=== Exercise prompt ===
Nothing but the lines from the start of the entries through the line holding "4.0 International. Редакция" is to be repeated, exactly and with pictures excluded.

*** Opening of Exercise input ***

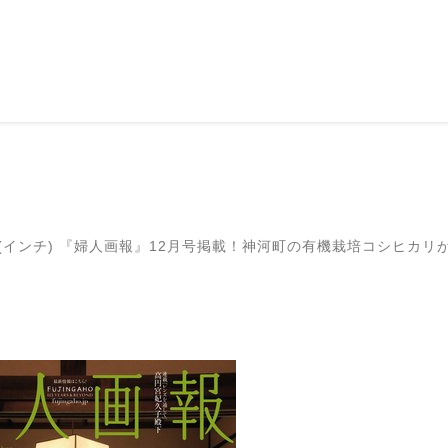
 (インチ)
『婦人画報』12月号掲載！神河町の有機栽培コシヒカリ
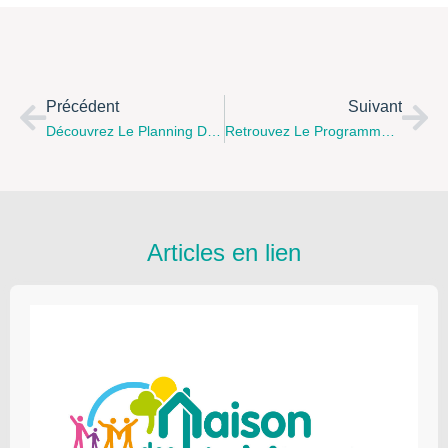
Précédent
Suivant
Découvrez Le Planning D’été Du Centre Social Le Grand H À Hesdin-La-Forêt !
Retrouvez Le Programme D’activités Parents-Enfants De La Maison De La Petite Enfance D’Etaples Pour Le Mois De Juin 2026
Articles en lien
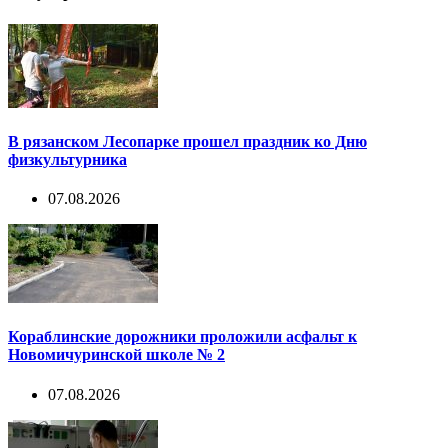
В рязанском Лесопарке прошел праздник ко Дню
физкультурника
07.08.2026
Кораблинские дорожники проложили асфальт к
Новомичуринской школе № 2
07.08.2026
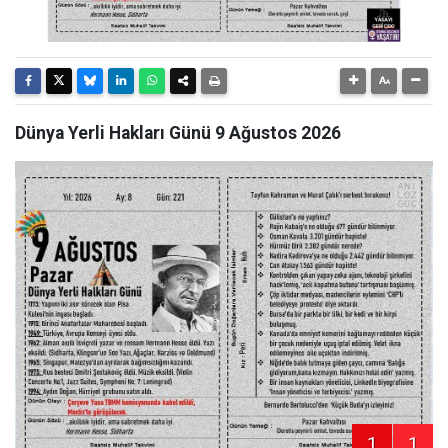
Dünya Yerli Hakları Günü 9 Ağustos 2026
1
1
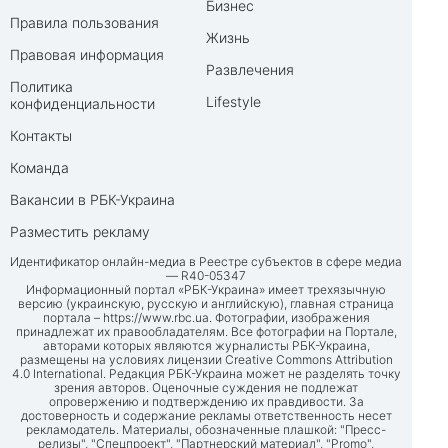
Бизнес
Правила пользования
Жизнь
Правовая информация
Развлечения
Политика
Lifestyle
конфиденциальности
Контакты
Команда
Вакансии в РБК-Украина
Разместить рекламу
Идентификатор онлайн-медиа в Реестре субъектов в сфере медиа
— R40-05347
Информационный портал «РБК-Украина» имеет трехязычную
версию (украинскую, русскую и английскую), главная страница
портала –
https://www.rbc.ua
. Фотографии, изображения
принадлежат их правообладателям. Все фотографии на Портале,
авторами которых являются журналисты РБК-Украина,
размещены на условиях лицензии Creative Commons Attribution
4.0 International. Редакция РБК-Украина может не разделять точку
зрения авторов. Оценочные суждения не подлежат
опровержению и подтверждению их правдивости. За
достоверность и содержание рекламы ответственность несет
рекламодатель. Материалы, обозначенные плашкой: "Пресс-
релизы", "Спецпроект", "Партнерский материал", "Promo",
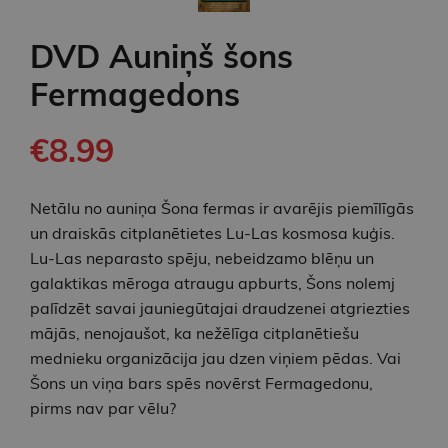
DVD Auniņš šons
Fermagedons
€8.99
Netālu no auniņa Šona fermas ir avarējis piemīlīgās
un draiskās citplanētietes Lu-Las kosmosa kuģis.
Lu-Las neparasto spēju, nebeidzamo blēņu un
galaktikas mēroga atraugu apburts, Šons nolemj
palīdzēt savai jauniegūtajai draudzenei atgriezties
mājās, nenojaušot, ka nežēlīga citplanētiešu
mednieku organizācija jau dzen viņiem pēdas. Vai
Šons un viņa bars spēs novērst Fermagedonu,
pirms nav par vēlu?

*** Close of Exercise input ***

=== Reply to the exercise ===
 (インチ)
『婦人画報』12月号掲載！神河町の有機栽培コシヒカリ
Précédent
Suivant
Découvrez Le Planning D’été Du Centre Social Le Grand H À Hesdin-La-Forêt !
Retrouvez Le Programme D’activités Parents-Enfants De La Maison De La Petite Enfance D’Etaples Pour Le Mois De Juin 2026
Articles en lien
В рязанском Лесопарке прошел праздник ко Дню
физкультурника
07.08.2026
Кораблинские дорожники проложили асфальт к
Новомичуринской школе № 2
07.08.2026
Dünya Yerli Hakları Günü 9 Ağustos 2026
1
1
Бизнес
Правила пользования
Жизнь
Правовая информация
Развлечения
Политика
Lifestyle
конфиденциальности
Контакты
Команда
Вакансии в РБК-Украина
Разместить рекламу
Идентификатор онлайн-медиа в Реестре субъектов в сфере медиа
— R40-05347
Информационный портал «РБК-Украина» имеет трехязычную
версию (украинскую, русскую и английскую), главная страница
портала –
https://www.rbc.ua
. Фотографии, изображения
принадлежат их правообладателям. Все фотографии на Портале,
авторами которых являются журналисты РБК-Украина,
размещены на условиях лицензии Creative Commons Attribution
4.0 International. Редакция РБК-Украина может не разделять точку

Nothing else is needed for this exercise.